As one of the newer projects in the industry, Flasko has adopted a maturity period for its team tokens, with plans to secure liquidity for more than three decades to protect investors from rug withdrawals. But before we dive into the details of the team token lock and project tokens, let’s take a quick look at what Flasko is trying to achieve.
What is Flasko and how does it work?
Flasko is a blockchain-based platform that seeks to bridge the gap between alternative investments and the crypto world.
The platform allows private investors easy access to the premium beverage market through non-fungible tokens (NFTs). In other words, with Flasko, users can invest in exclusive and premium whiskeys, wines, and champagnes by trading NFTs.
Investors can purchase some or all of the NFT, and those who purchase 100% of the NFT will get their custom whiskey, wine, or champagne delivered to their assigned address for free.
Flasko also has a VIP club with three levels – Whiskey Club, Wine Club and Champagne Club. Each category has unique benefits that are available to a limited number of members.
Like many crypto projects, Flasko has a utility token called FLSK. Cryptoassets power the operations of the Flasko ecosystem, including governance.
The total supply of FLSK is 1 billion tokens. Below is a breakdown of the Flasko token allocation processes.
- Advance purchase: 35%
- Marketing: 17.5%
- Development team portfolio: 14%
- Charity: 1%
- Stock exchange listings: 12.5%
- Partnership: 5%
- Protocol community investment: 15%
The project also adopts a tax system, where users who buy and sell tokens have to pay tax on every transaction. Buying FLSK attracts 7% tax while selling the asset attracts 14%. Revenue from taxes is shared between the marketing, liquidity pool and burn.

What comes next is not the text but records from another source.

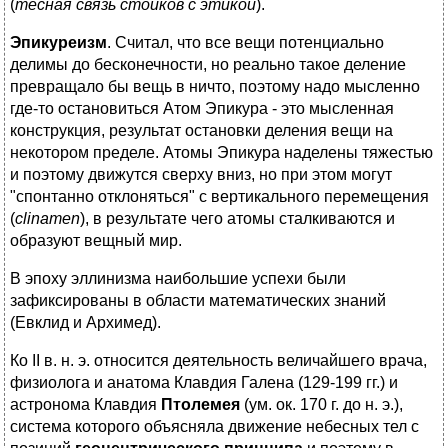
(
тесная связь стоиков с этикой
).
Эпикуреизм
. Считал, что все вещи потенциально
делимы до бесконечности, но реально такое деление
превращало бы вещь в ничто, поэтому надо мысленно
где-то остановиться Атом Эпикура - это мысленная
конструкция, результат остановки деления вещи на
некотором пределе. Атомы Эпикура наделены тяжестью
и поэтому движутся сверху вниз, но при этом могут
"спонтанно отклоняться" с вертикального перемещения
(
clinamen
), в результате чего атомы сталкиваются и
образуют вещный мир.
В эпоху эллинизма наибольшие успехи были
зафиксированы в области математических знаний
(Евклид и Архимед).
Ко II в. н. э. относится деятельность величайшего врача,
физиолога и анатома Клавдия Галена (129-199 гг.) и
астронома Клавдия
Птолемея
(ум. ок. 170 г. до н. э.),
система которого объясняла движение небесных тел с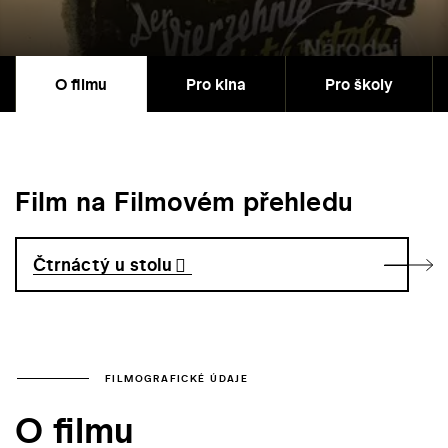
O filmu
Pro kina
Pro školy
Film na Filmovém přehledu
Čtrnáctý u stolu
FILMOGRAFICKÉ ÚDAJE
O filmu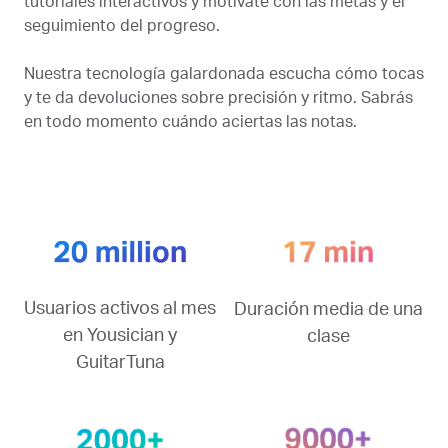
tutoriales interactivos y motívate con las metas y el
seguimiento del progreso.
Nuestra tecnología galardonada escucha cómo tocas
y te da devoluciones sobre precisión y ritmo. Sabrás
en todo momento cuándo aciertas las notas.
Usuarios activos al mes
Duración media de una
en Yousician y
clase
GuitarTuna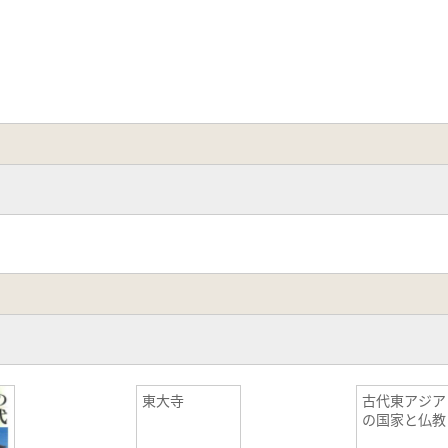
東大寺
古代東アジア
の国家と仏教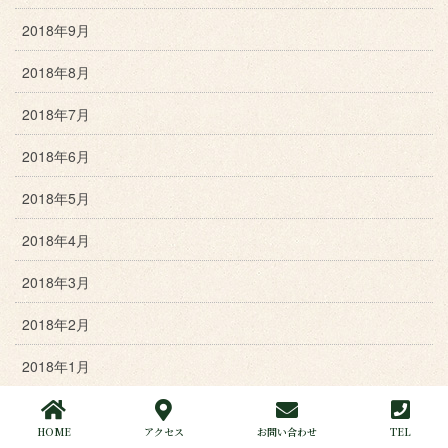
2018年9月
2018年8月
2018年7月
2018年6月
2018年5月
2018年4月
2018年3月
2018年2月
2018年1月
2017年12月
HOME
アクセス
お問い合わせ
TEL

Flasko lock for 3 years on team codes
The Flasko development team receives 140 million FLSK (14% of the token supply). However, the team will not be able to sell or transact the tokens until 2025. This is because the tokens have been locked for three years. This step will ensure that the project team does not suddenly throw their tokens to private investors before the scheduled time.
In addition to the three-year maturity period, the Flasko team intends to secure project liquidity for a period of 33 years. This means that developers can’t massively pull the rug out from under community members.
The 3-year Flasko Lock on Team Tokens and a look at Tokenomics appeared for the first time on CryptoPotato.